A passing knowledge of what has happened to universities generally over the last fifteen years makes it easy see that cooperative endeavour is difficult in these new settings. That the university plays the media game, as did Jerry Ellis, is all too typical of the transformed academy -- now a market player as well as a power in its own right. Nor is it surprising that some of the critics of this process are also marked by the transformation. When John Bigelow, for example, states that 'having a plagiarist as the head of a university is like having an embezzler running an accounting firm', this certainly rings bells in these days of corporate fraud but it fails all the more substantial tests of institutional similarities. It is true that the transformed academy is more like a money-based institution that fears the embezzler, but this is to accept the recent changes with a vigour that throws the baby out with the bathwater. The simile fits if plagiarism is no more than a simple rule generated to handle individualistic behaviour -- with some individuals ready to plunder institutional intellectual capital. But this entrepreneurial model leaves out completely the complexities of a co-operative endeavour oriented towards an intellectual ethic. That transformation extends to the intersection of the media and the university itself. As one senior administrator recently commented, 'branding' and 're-branding' is the way forward for the academic institution. And positive publicity is certainly one of the conditions of its existence now that it has become an institution that creates a new type of value for the global order. But this transforms the university on the terms of the media. Not conducting a proper academic inquiry into the claims of plagiarism is typical of an institution at the mercy of media necessities.
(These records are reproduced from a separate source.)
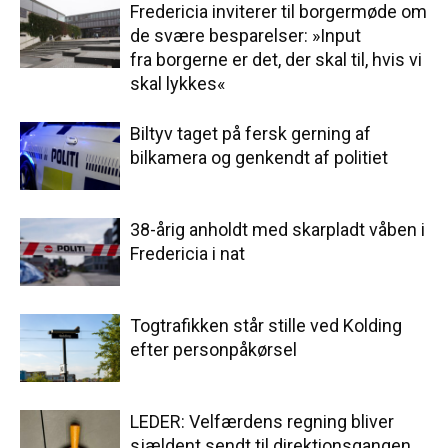
Fredericia inviterer til borgermøde om
de svære besparelser: »Input
fra borgerne er det, der skal til, hvis vi
skal lykkes«
Biltyv taget på fersk gerning af
bilkamera og genkendt af politiet
38-årig anholdt med skarpladt våben i
Fredericia i nat
Togtrafikken står stille ved Kolding
efter personpåkørsel
LEDER: Velfærdens regning bliver
sjældent sendt til direktionsgangen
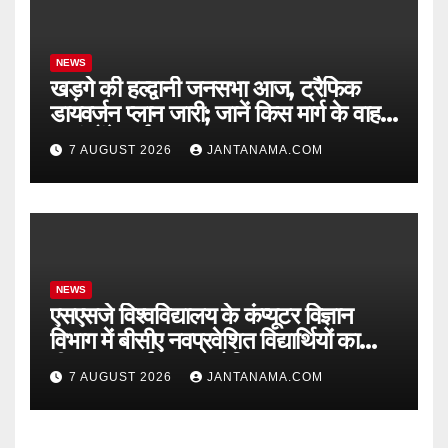
NEWS
खड़गे की हल्द्वानी जनसभा आज, ट्रैफिक
डायवर्जन प्लान जारी; जानें किस मार्ग के वाहन
कहां होंगे पार्क
7 AUGUST 2026
JANTANAMA.COM
NEWS
एसएसजे विश्वविद्यालय के कंप्यूटर विज्ञान
विभाग में बीसीए नवप्रवेशित विद्यार्थियों का
दीक्षारम्भ कार्यक्रम आयोजित
7 AUGUST 2026
JANTANAMA.COM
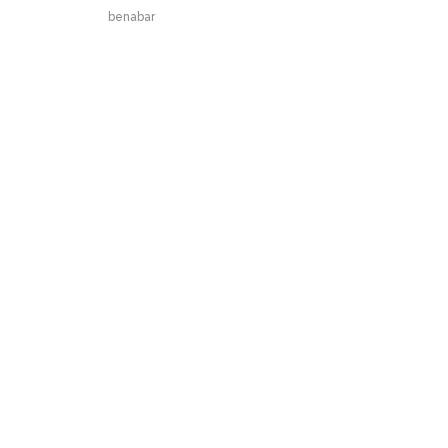
benabar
That Professor Robinson was one of the architects of this transformation makes the charge of plagiarism all the more ironic. His plea that his indiscretions were the consequence of 'pressure' seems especially ironic given the pressures that staff and students can hardly avoid in the institutions that he has helped develop. A short-term glee that he who has caused so much pain has now got his come-uppance is understandable enough. Nevertheless, a broader perspective would take us in a different direction. As a response it needs to be set aside in the name of proper academic process. Otherwise this response will merely feed media interest, and also undermine the prospects of any renewal of the practical intellectual ethic of which the charge of plagiarism is but one aspect.